Walls rearranged themselves like the pages of a book turning in a storm. Corridors elongated, doors multiplied. New rooms blinked into existence—rooms that had never existed in any layout he had known. There were rooms where the floors were mirrors reflecting things he did not yet own. There were rooms where the enemies moved in slow, choreographed dances, and their bullet patterns spelled names he felt at the base of his ribs.
He learned, quickly, that this device was a key. Each press summoned a new modification to the world: a room where gravity bent in lazy arcs, a floor made of cards, a corridor filled with crying portraits whose tears turned into little homing knives. A whisper followed each change, like a spectator at a puppet show: "Repentance," it said as if offering both invitation and accusation.
With each new strange blessing, his tears altered too. Once they were clear; now they carried qualities. A shot could pierce stone. Another could split into three, whispering secrets to the air as they ricocheted. Sometimes his tears birthed tiny familiars—moth-like shadows that tracked stray hearts, a fragile glass bird that sang when he opened closets.

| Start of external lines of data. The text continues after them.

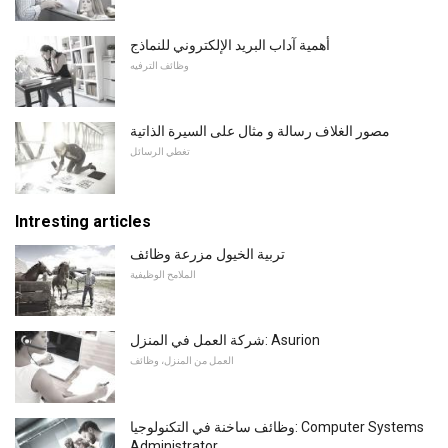
أهمية آداب البريد الإلكتروني للنماذج
وظائف الترفيه
مصور الغلاف رسالة و مثال على السيرة الذاتية
تغطي الرسائل
Intresting articles
تربية الخيول مزرعة وظائف
الملامح الوظيفية
شركة العمل في المنزل: Asurion
العمل من المنزل، وظائف
وظائف ساخنة في التكنولوجيا: Computer Systems
Administrator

The world grew stranger and kinder in fits. It also grew meaner. Rooms spawned bosses with faces made of crossroads and clocks. A giant, stitched Isaac—his own face exaggerated into a carnival mask—tore itself free from a wallpapered wall and came forward, clutching a Bible scrawled in blood. The battle left the floor strewn with pages that crawled like centipedes. When he killed the stitched thing, it let fall a key that opened not a door but a memory. the binding of isaac repentance mods no steam
Memories had weight. He watched one unfold like a slow film: rain on a rusted swing, a small hand slipping from his—and a mother who hummed while she sewed shadows into the hem of his coat. The memory was sharp as a knife and he learned he could take pieces from it. He could trade a memory for an item, a tear for a locked secret. Some trades made him stronger. Others made him forget birthdays and names.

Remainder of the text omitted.